I am trying to use pydantic classes to represent records of a CSV. Some fields in this CSV represent things like numbers, dates, encoded lists that are better handled as such. So I assign the appropriate type to the coresponding pydantic field and rely on pydantic to cast the string to the type. Unfortunately this fails for lists.
from typing import List
import csv
from pydantic import BaseModel
class Foo(BaseModel):
a: int
b: List[str]
c: str
# Write class to CSV
x = Foo(a=1, b=["hello", "world"], c="foo")

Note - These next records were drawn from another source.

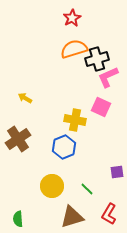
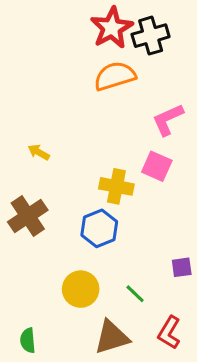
red star: (72, 18) -> (112, 28), size x1.5
black cross: (97, 59) -> (151, 36), moved

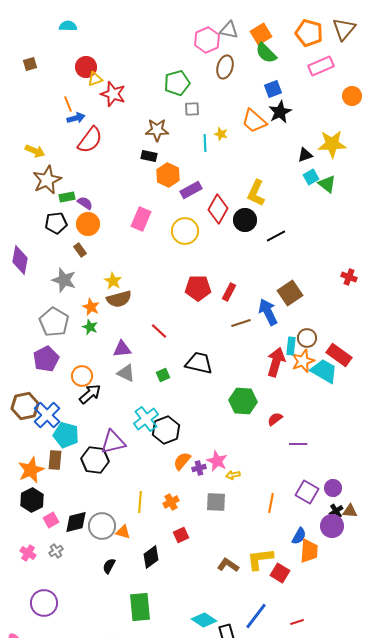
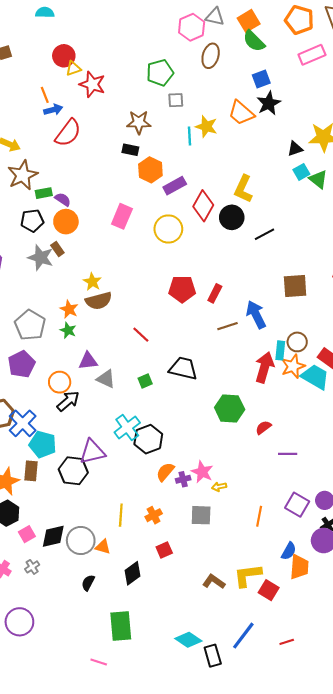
yellow star: (221, 134) -> (206, 127), size x1.5
gray star: (64, 280) -> (41, 257), moved
brown square: (290, 293) -> (295, 286), moved, turned 30
purple triangle: (122, 349) -> (88, 361), moved

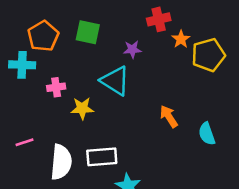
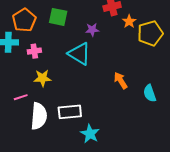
pink cross: (56, 87) -> (34, 51), moved
yellow star: (82, 108) -> (43, 78), moved
pink line: (24, 142) -> (21, 97), moved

with open("/tmp/test.csv", "w") as f:
writer = csv.DictWriter(f, fieldnames=x.dict().keys())
writer.writeheader()
writer.writerow(x.dict())
# Try to load the class back from CSV
with open("/tmp/test.csv") as f:
reader = csv.DictReader(f)
y = Foo(**next(reader))
I expect that y
would be instance with the same values as x
, but instead it crashes with ListError
. This code does succeed in outputting /tmp/test.csv
, and its contents are:
a,b,c
1,"['hello', 'world']",foo
How can I solve this problem?
CodePudding user response:
So, here is how I would do what you want to do:
from typing import List
from pydantic import BaseModel, Field, validator
import json
class Foo(BaseModel):
bar: int = None
baz: List[pydantic.StrictStr] = Field(default_factory=list)
@validator('baz', pre=True)
def _maybe_json(cls, v):
if isinstance(v, str):
try:
return json.loads(v)
except json.JSONDecodeError as e:
raise ValueError("not valid JSON") from e
return v
def to_csv_row(self):
row = self.dict()
row["baz"] = json.dumps(row["baz"])
return row
Note how StrictStr
handles this:
In [4]: Foo(baz='["a"]')
Out[4]: Foo(bar=None, baz=['a'])
In [5]: Foo(baz='[1]')
---------------------------------------------------------------------------
ValidationError Traceback (most recent call last)
Input In [22], in <cell line: 1>()
----> 1 Foo(baz='[1]')
File ~/miniconda3/envs/maze-etl/lib/python3.9/site-packages/pydantic/main.py:331, in pydantic.main.BaseModel.__init__()
ValidationError: 1 validation error for Foo
baz -> 0
str type expected (type=type_error.str)
But if you don't want that just use List[str]
And just use it like:
In [10]: foo = Foo(bar=1, baz=['a','b','c'])
In [11]: foo
Out[11]: Foo(bar=1, baz=['a', 'b', 'c'])
In [12]: foo.to_csv_row()
Out[12]: {'bar': 1, 'baz': '["a", "b", "c"]'}
CodePudding user response:
The solution I found was to create a validator that checks the value being passed, and if it's a string, tries to eval it to a Python list.
class Foo(BaseModel):
a: int
b: List[str]
c: str
@validator("b", pre=True)
def eval_list(cls, val):
if isinstance(val, List):
return val
else:
return ast.literal_eval(val)
This can of course potentially allow people to inject Python code via the CSV, and it is possible to construct lists which cannot be reconstructed from their string representation. In my case, the CSVs are all created by me and the lists are simple lists of string, so this limitation is not a problem.